There is no spring/bounce where the edges are slightly raised so it should flatten OK. Not sure what the best way to do that is either. I was expecting it to be flat enough for the DA sander but this may be a bit too uneven


----------



## RobertMP (27 Jul 2009)

Well I've done a lot of work with not much to show for it in terms of new parts.

Due to the lack of clamping pressure the middle area of the table was a bit 'corrugated' but solidly glued. I found a old blade for my equally old plane and ground a curve across the cutting edge then reground the bevel and sharpened it. That gave me a blade where only the middle would take a shaving. Taking very thin cuts i attacked the top with diagonal strokes. Generally I don't do hand tools if I can help it but I couldn't think of a way round this one 





I could shave hairs with the blade but it still made a few small tear outs i n the surface so i stopped as soon as the worst was off and went over it lightly with a coarse disc on the random orbit sander.





For final flattening I went over the entire surface with a large MDF backing pad with sandpaper from a roll. I scribbled pencil lines over the area to be sanded so I could see the unevenness being removed. Gave me plenty of aches but it worked well. kept a small bag of sanding dust to make some filler.





Trued up one 'end' then got the opposite end cut parallel, marked the trim cuts to the sides with a framing square and used the planer to get down to the line.





Wider view.
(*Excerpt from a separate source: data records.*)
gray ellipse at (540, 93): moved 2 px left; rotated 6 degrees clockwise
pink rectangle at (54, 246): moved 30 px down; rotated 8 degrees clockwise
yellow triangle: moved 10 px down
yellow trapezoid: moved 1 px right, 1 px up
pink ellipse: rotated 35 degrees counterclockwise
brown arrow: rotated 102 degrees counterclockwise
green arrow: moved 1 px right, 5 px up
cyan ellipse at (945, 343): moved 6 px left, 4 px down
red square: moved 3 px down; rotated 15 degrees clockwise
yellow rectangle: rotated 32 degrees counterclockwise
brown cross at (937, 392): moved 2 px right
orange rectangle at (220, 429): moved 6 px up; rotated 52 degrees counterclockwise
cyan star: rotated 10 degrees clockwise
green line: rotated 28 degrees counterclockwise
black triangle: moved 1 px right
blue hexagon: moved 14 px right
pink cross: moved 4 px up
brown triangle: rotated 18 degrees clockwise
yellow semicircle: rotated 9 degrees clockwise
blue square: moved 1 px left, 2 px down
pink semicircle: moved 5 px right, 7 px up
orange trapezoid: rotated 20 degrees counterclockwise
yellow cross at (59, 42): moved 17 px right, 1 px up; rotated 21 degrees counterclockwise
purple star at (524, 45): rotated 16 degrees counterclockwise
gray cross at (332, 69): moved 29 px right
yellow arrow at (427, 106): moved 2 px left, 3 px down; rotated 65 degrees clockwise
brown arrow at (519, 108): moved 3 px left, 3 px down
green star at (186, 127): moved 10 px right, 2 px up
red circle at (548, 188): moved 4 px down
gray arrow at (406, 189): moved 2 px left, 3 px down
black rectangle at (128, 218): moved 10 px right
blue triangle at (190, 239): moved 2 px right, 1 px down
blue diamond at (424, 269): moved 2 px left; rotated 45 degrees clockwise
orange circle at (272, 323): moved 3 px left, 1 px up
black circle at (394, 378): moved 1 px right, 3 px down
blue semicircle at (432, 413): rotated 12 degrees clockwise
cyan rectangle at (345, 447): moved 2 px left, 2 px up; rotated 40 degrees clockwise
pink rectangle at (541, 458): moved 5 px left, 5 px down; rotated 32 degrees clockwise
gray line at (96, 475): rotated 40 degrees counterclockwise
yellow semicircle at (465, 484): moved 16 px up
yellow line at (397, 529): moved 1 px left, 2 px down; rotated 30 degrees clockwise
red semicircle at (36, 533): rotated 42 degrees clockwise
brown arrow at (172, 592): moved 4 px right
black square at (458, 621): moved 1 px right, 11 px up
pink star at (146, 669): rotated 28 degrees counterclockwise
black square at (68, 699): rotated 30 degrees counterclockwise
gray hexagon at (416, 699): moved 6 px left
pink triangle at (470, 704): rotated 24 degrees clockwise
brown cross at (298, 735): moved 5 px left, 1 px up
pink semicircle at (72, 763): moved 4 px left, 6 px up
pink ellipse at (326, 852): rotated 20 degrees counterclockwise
Checked the diagonals when I'd finished and they were only 1mm different - well pleased with that.





Cut some oversize edging strips, glued and clamped whilst drying. Don't have enough clamps to glue the smaller panel now.





After trimming back the edging the next stage will be making the breadboard ends and preparing the table ends to attach them.


----------



## RobertMP (8 Aug 2009)

So it was on to the router table. Used a bearing guided trim cutter to remove the excess edge trim. Then a 1/2" cutter to make a groove along the breadboard and a 3/4" one to make a tenon on the table panel ends.






Its difficult to hold large panels so I went for an average thickness a little oversize to the 12.7mm groove width





After checking which shoulder to attack to keep things central any excess thickness was remove using a chisel as a scraper.





Once it is 12.7 along its length I know the breadboard will fit.





Still have a junior hackasw I made in school metalwork  I prefer to think of it as patina rather than rust. As the blade can flex a bit it worked great for cutting back the end of the 'tenon' without having the blade damage the shoulder.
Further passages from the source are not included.